How I learned Scraping data from website
About me
I am a enthusiast web developer, I've 8+ years of experience in Web Development. I've been practicing php since I've started my career. I never got enough of it, It teaches something new everyday. Just like I learn scrapping using Laravel dusk & Selenium.
Why I wanted to learn Scraping data from website
I came across to this methodology of scraping when one of my client asked me to fetch data from Magento admin panel without API or DB access. All he has provided was Magento Admin panel. Before learning about Selenium/Dusk I've parsed/scrap the websites which doesn't have complex User interface like Magento Dashboard.
How I approached learning Scraping data from website
In terms of learn scraping you'll required to learn either of the following method, These methods are entirely made up by me.

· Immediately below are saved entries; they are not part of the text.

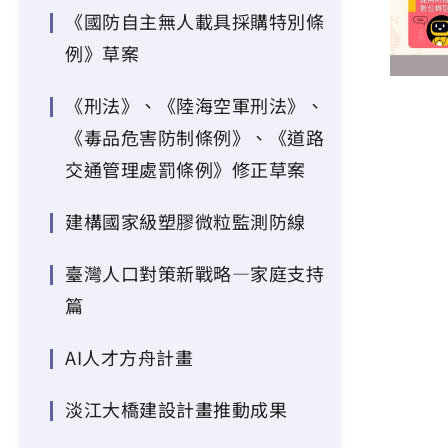
《國防自主無人載具採購特別條
例》草案
《刑法》、《陸海空軍刑法》、
《毒品危害防制條例》、《道路
交通管理處罰條例》修正草案
建構國家級塑膠微粒監測防線
臺灣人口對策新戰略—家庭支持
篇
AI人才方舟計畫
淡江大橋建設計畫推動成果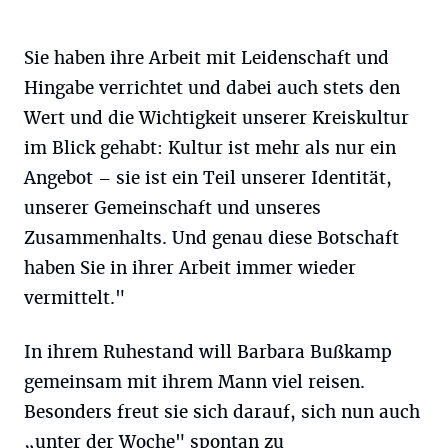
Sie haben ihre Arbeit mit Leidenschaft und
Hingabe verrichtet und dabei auch stets den
Wert und die Wichtigkeit unserer Kreiskultur
im Blick gehabt: Kultur ist mehr als nur ein
Angebot – sie ist ein Teil unserer Identität,
unserer Gemeinschaft und unseres
Zusammenhalts. Und genau diese Botschaft
haben Sie in ihrer Arbeit immer wieder
vermittelt."
In ihrem Ruhestand will Barbara Bußkamp
gemeinsam mit ihrem Mann viel reisen.
Besonders freut sie sich darauf, sich nun auch
„unter der Woche" spontan zu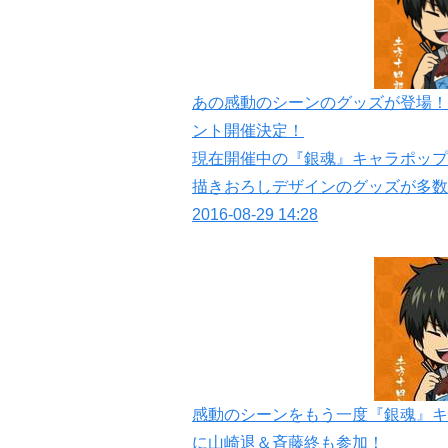
あの感動のシーンのグッズが登場！
ント開催決定！
現在開催中の『銀魂』キャラポップ
描きおろしデザインのグッズが多数
2016-08-29 14:28
感動のシーンをもう一度『銀魂』キ
に山崎退＆斉藤終も参加！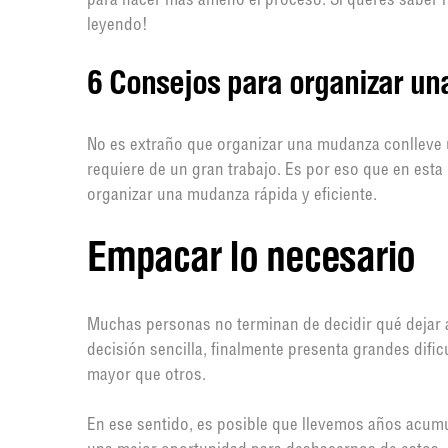
para hacer más ameno el proceso. Si querés saber 
leyendo!
6 Consejos para organizar u
No es extraño que organizar una mudanza conlleve 
requiere de un gran trabajo. Es por eso que en esta
organizar una mudanza rápida y eficiente.
Empacar lo necesario
Muchas personas no terminan de decidir qué dejar a
decisión sencilla, finalmente presenta grandes difi
mayor que otros.
En ese sentido, es posible que llevemos años acum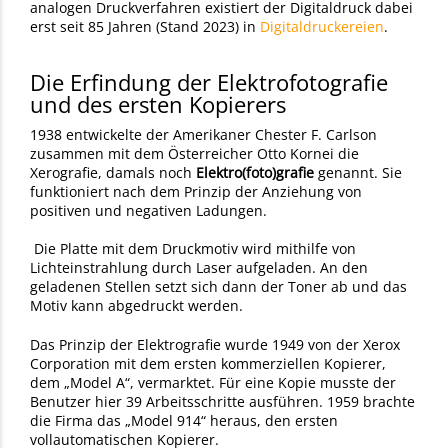
analogen Druckverfahren existiert der Digitaldruck dabei
erst seit 85 Jahren (Stand 2023) in
Digitaldruckereien
.
Die Erfindung der Elektrofotografie
und des ersten Kopierers
1938 entwickelte der Amerikaner Chester F. Carlson
zusammen mit dem Österreicher Otto Kornei die
Xerografie, damals noch
Elektro(foto)grafie
genannt. Sie
funktioniert nach dem Prinzip der Anziehung von
positiven und negativen Ladungen.
Die Platte mit dem Druckmotiv wird mithilfe von
Lichteinstrahlung durch Laser aufgeladen. An den
geladenen Stellen setzt sich dann der Toner ab und das
Motiv kann abgedruckt werden.
Das Prinzip der Elektrografie wurde 1949 von der Xerox
Corporation mit dem ersten kommerziellen Kopierer,
dem „Model A“, vermarktet. Für eine Kopie musste der
Benutzer hier 39 Arbeitsschritte ausführen. 1959 brachte
die Firma das „Model 914“ heraus, den ersten
vollautomatischen Kopierer.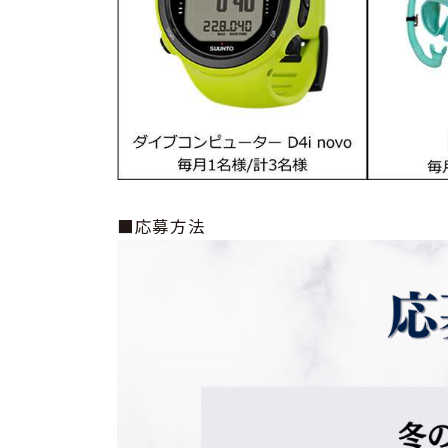
■応募方法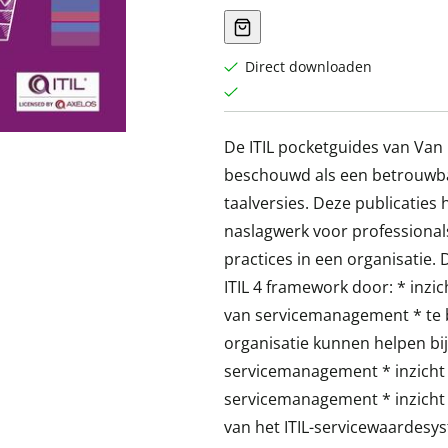
Direct downloaden
De ITIL pocketguides van Van 
beschouwd als een betrouwbare
taalversies. Deze publicaties
naslagwerk voor professionals
practices in een organisatie
ITIL 4 framework door: * inzic
van servicemanagement * te b
organisatie kunnen helpen bi
servicemanagement * inzicht t
servicemanagement * inzicht 
van het ITIL-servicewaardesyst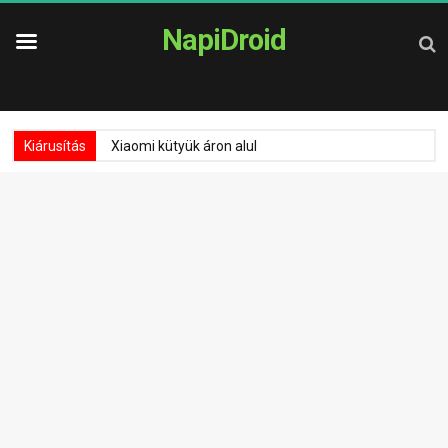
NapiDroid
Kiárusítás
Xiaomi kütyük áron alul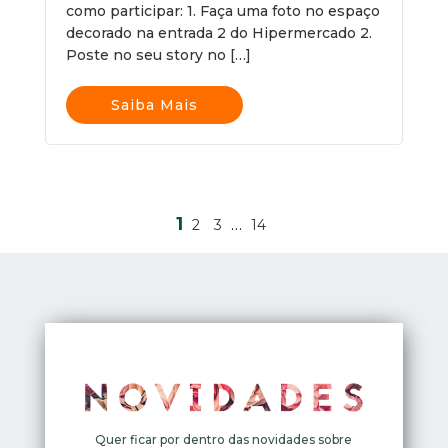
como participar: 1. Faça uma foto no espaço
decorado na entrada 2 do Hipermercado 2.
Poste no seu story no […]
Saiba Mais
1
…
2
3
14
Quer ficar por dentro das novidades sobre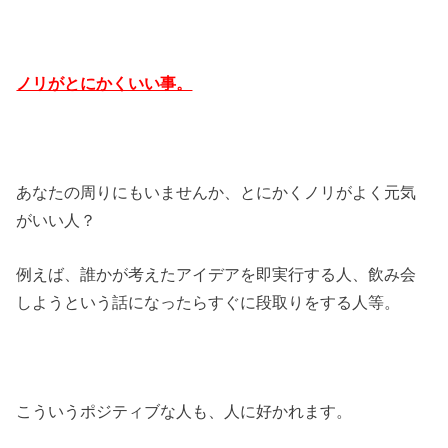
ノリがとにかくいい事。
あなたの周りにもいませんか、とにかくノリがよく元気
がいい人？
例えば、誰かが考えたアイデアを即実行する人、飲み会
しようという話になったらすぐに段取りをする人等。
こういうポジティブな人も、人に好かれます。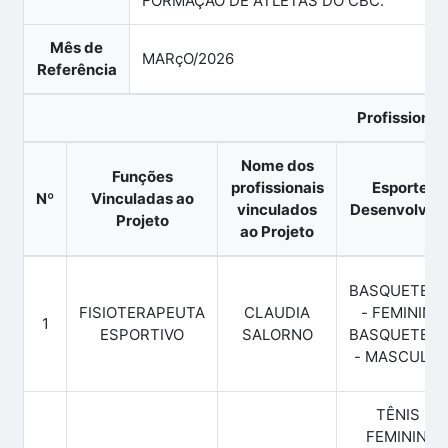
FORMAÇÃO DE ATLETAS DO CBC.
Mês de
MARçO/2026
Referência
Profissionai
Nome dos
Funções
profissionais
Esportes
Nº
Vinculadas ao
vinculados
Desenvolvid
Projeto
ao Projeto
BASQUETEB
FISIOTERAPEUTA
CLAUDIA
- FEMININO,
1
ESPORTIVO
SALORNO
BASQUETEB
- MASCULIN
TÊNIS -
FEMININO,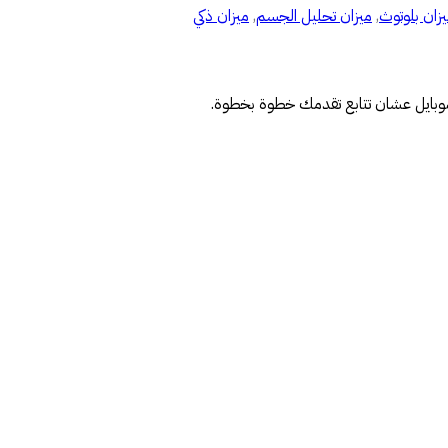
زان بلوتوث
,
ميزان تحليل الجسم
,
ميزان ذكي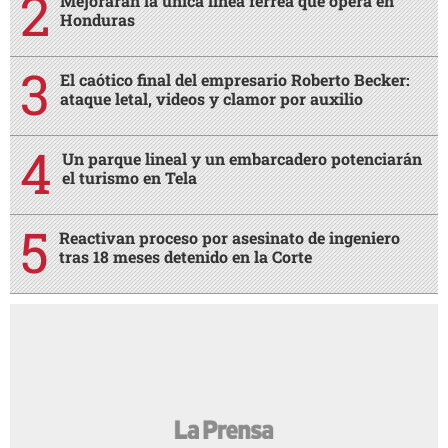
Mejorarán la única línea férrea que opera en
Honduras
El caótico final del empresario Roberto Becker:
ataque letal, videos y clamor por auxilio
Un parque lineal y un embarcadero potenciarán
el turismo en Tela
Reactivan proceso por asesinato de ingeniero
tras 18 meses detenido en la Corte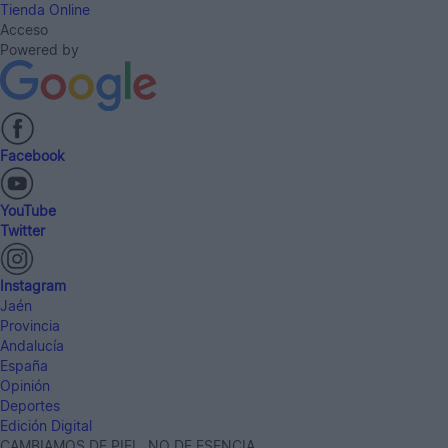
Tienda Online
Acceso
Powered by
Facebook
YouTube
Twitter
Instagram
Jaén
Provincia
Andalucía
España
Opinión
Deportes
Edición Digital
CAMBIAMOS DE PIEL, NO DE ESENCIA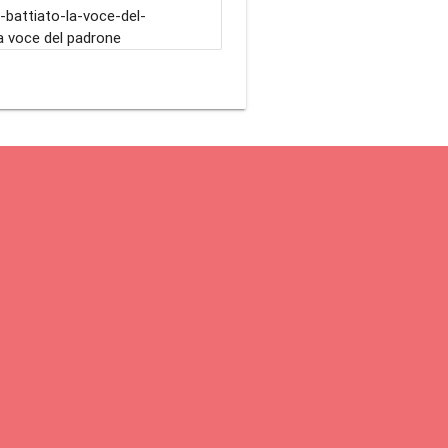
attiato-la-voce-del-
a voce del padrone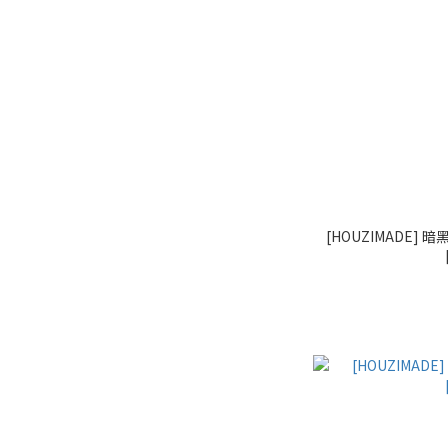
[HOUZIMADE]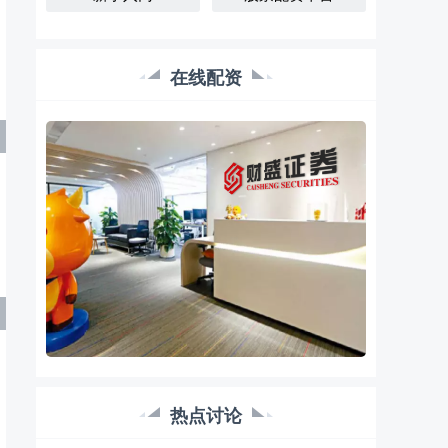
在线配资
哪个股票证券公司好 炒股配资：选择可靠平台，开
启财富之路
在线配资
2024-11-03
炒股配资是一种杠杆投资方式，可以放大收益，但
同时也伴随更高的风险。因此，选择一个可靠的配
资平台至关重要。 * **放大资
常熟股票配资：本地正规配资平台指南
热点讨论
在线配资
2026-06-24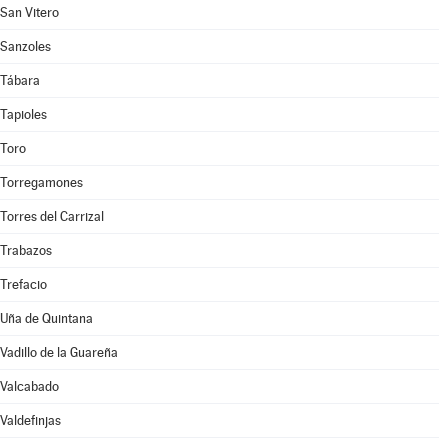
San Vitero
Sanzoles
Tábara
Tapioles
Toro
Torregamones
Torres del Carrizal
Trabazos
Trefacio
Uña de Quintana
Vadillo de la Guareña
Valcabado
Valdefinjas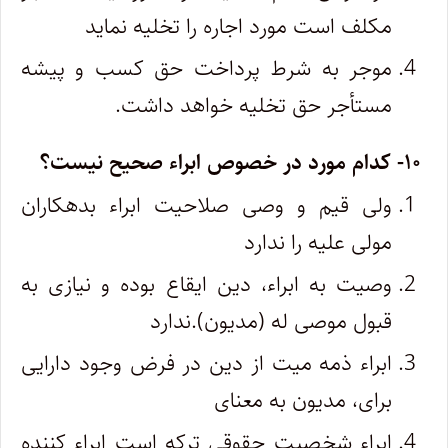
مکلف است مورد اجاره را تخلیه نماید
موجر به شرط پرداخت حق کسب و پیشه
مستأجر حق تخلیه خواهد داشت.
۱۰- کدام مورد در خصوص ابراء صحیح نیست؟
ولی قیم و وصی صلاحیت ابراء بدهکاران
مولی علیه را ندارد
وصیت به ابراء، دین ایقاع بوده و نیازی به
قبول موصی له (مدیون).ندارد
ابراء ذمه میت از دین در فرض وجود دارایی
برای، مدیون به معنای
ابراء شخصیت حقوقی ترکه است ابراء کننده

- Other than Laravel (Mostly core php applications)
- Using Laravel Dusk
1. Other than Laravel
I took this one first because at time of starting I didn't know that Laravel already provides built in library to automates the task like testing and scraping. In order to start you'll need following tools.
Selenium
Selenium automates browsers. That's it! What you do with that power is entirely up to you. Primarily, it is for automating web applications for testing purposes, but is certainly not limited to just that. Boring web-based administration tasks can (and should!) be automated as well.
Source: SeleniumHQ
Chromedriver
WebDriver is an open source tool for automated testing of webapps across many browsers. It provides capabilities for navigating to web pages, user input, JavaScript execution, and more. ChromeDriver is a standalone server which implements WebDriver's wire protocol for Chromium.
Source: Chrome driver
Facebook's PHP library for WebDriver
Well, Nothing much to say about this. Library speaks for itself, Go grab it.
Source: PHP Webdriver
2.Using Laravel Dusk
Well, You do not need anything to install manually. Laravel Dusk provides an expressive, easy-to-use browser automation and testing API. By default, Dusk does not require you to install JDK or Selenium on your machine. Instead, Dusk uses a standalone ChromeDriver installation. However, you are free to utilize any other Selenium compatible driver you wish.
Source: Laravel Dusk
Challenges I faced
As I mentioned earlier, You face a new challenge every time you start scraping a website. You don't know the nature of the website, What kind of element it has, How deep your data resides you've to go to each and every page and it's element to find the right data. One challenge I faced initially was to get the right CSS selector to scrap data. For example: Don't know how to select element, While automate click event on menu which has hierarchical data. Later I learn that it can easily done by Google Chrome's CSS selector. This article helped me to get through
Key takeaways
I enjoyed in my first scrapping assignment was downloading files from server, Task was to export Magento orders CSV. That was just one liner for client but for me tasks.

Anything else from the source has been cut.